Volvo has officially revealed the EX60, the all-electric successor to the XC60 nameplate – and for loyalists who have watched the brand move towards full electrification over the years, it lands with real weight. The EX60 is not a rebadge or a stopgap; This is Volvo’s announcement that the XC60’s legacy continues on battery power alone, with a price around $7,200 less than the existing XC60 PHEV.
The question XC60 loyalists have been asking since the EX90’s arrival isn’t just about range or charging speeds. It’s whether the EX60 retains what made the Polestar-tuned XC60 variants truly rewarding to drive – that strong, balanced character that has kept it competitive against German alternatives. Early reviews are cautiously optimistic, with Automotive News calling it “a charmer all around.” Whether attraction translates into driver engagement is a more nuanced story.
2027 Volvo EX60 charges indefinitely
Volvo boasts class-leading range and integrates unprecedented seatbelts and user experience into this two-row all-electric crossover.
EX60’s Powertrain Case: Instant Torque as an Alternative to Combustion Experience
The XC60 T8 Polestar Engineered was a special kind of machine – a plug-in hybrid that mounted a 143-hp electric motor to a turbocharged and supercharged 2.0-liter four-cylinder that combined to produce 415 horsepower and 0-60 times in the mid-four-second range. What made it interesting wasn’t just the raw output; It was the way the combustion engine’s character bled through, giving the car a textured, responsive feel that pure EVs have historically struggled to replicate.

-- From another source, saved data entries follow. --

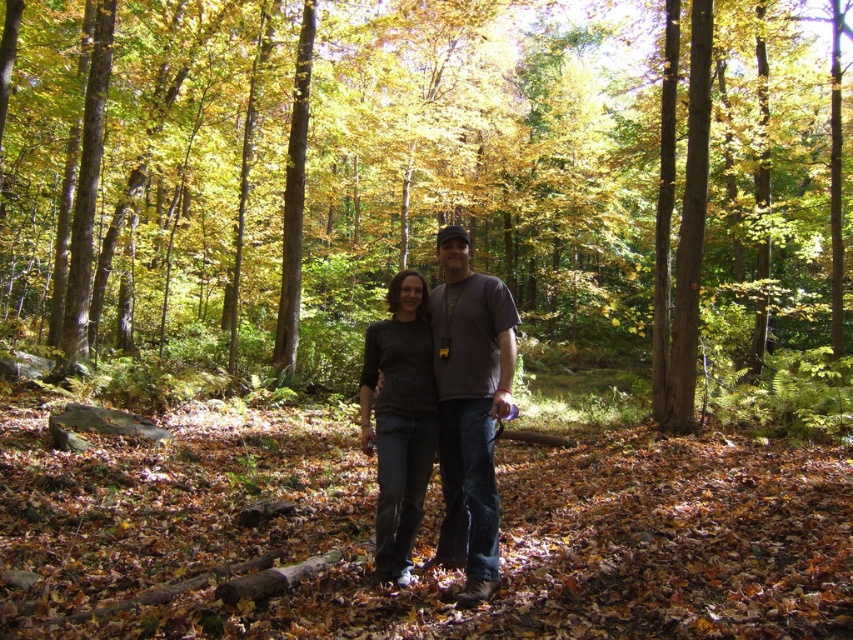 You are planning to take a photo of two people in the autumn forest. You notice the dark gray sweater at center and the knit sweater at center. Which sweater should you focus on to ensure the person wearing it is clearly visible in the photo?

The dark gray sweater at center is in front of the knit sweater at center, so focusing on the dark gray sweater at center will ensure the person wearing it is clearly visible in the photo. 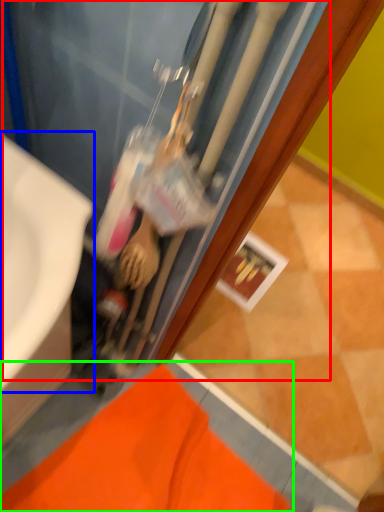 Question: Based on their relative distances, which object is nearer to water heater (highlighted by a red box)? Choose from sink (highlighted by a blue box) and bath mat (highlighted by a green box).

Choices:
 (A) sink
 (B) bath mat

Answer: (A) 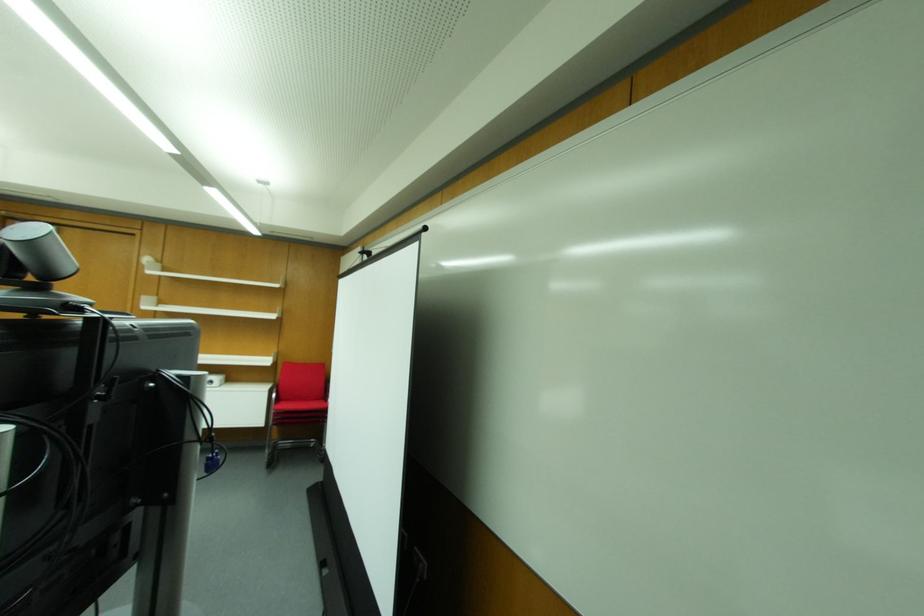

The EX60 makes its case differently. Dual-motor all-wheel drive provides instant torque from a standing start, and Volvo is targeting performance figures that sit in close proximity to the outgoing T8 PE. The EX60 is rated for up to 400 miles of range – a number that, if it holds up in real-world mixed driving, will address one of the most persistent concerns among SUV buyers considering an EV switch. That range figure puts it ahead of most rivals in the segment at the time of launch.
Handling and suspension: Does the EX60 handle like a Volvo?
The Polestar tuning on the XC60 wasn’t just a badge – it meant recalibrated dampers, stiffer anti-roll bars and steering that felt more connected than the standard car. The EX60 inherits a platform engineered around a low-mounted battery pack, which drops the center of gravity meaningfully compared to any combustion XC60. This is a structural advantage that no amount of suspension tuning can replicate in a tall SUV with a high-mounted drivetrain.
Volvo has not yet confirmed whether a dedicated performance version – something that carries forward the Polestar Engineered spirit – is planned for the EX60 lineup. Given that Polestar now operates as a standalone brand, the relationship between the two companies’ performance credentials is less straightforward than it once was. It’s clear that the base platform allows Volvo’s engineers to work more dynamically than the XC60’s architecture.
Value and status: A real value change for the nameplate
The pricing story is one of the stronger arguments for the EX60. Coming in below the XC60 PHEV by a meaningful margin – and undercutting several key EV rivals in the segment – the EX60 has reset the cost of the XC60 nameplate. For buyers who were already trying to get into T8 Polestar Engineered territory, this is a real game changer.
Autoweek’s early coverage stated that the EX60 was targeting upscale buyers with premium features and 400-mile range as its headline number. That combination – low entry price, long range, Volvo’s established reputation for safety and interior quality – makes for an attractive package on paper. The real test will come when the independent long-term limits assessment and suspension assessment come. For now, the EX60 looks like the electric XC60 that nameplate followers have been waiting for, even if the Polestar-tuned chapter of that story is still being written.
Volvo’s commitment to becoming all-electric remains steadfast, and the EX60 is the clearest proof yet that the brand is considering electrification as no compromise. Whether it fully satisfies the driver who prefers the combustion-electric hybrid experience of the T8 PE is a question that will be answered in a first drive – but its underpinnings are more promising than skeptics might expect.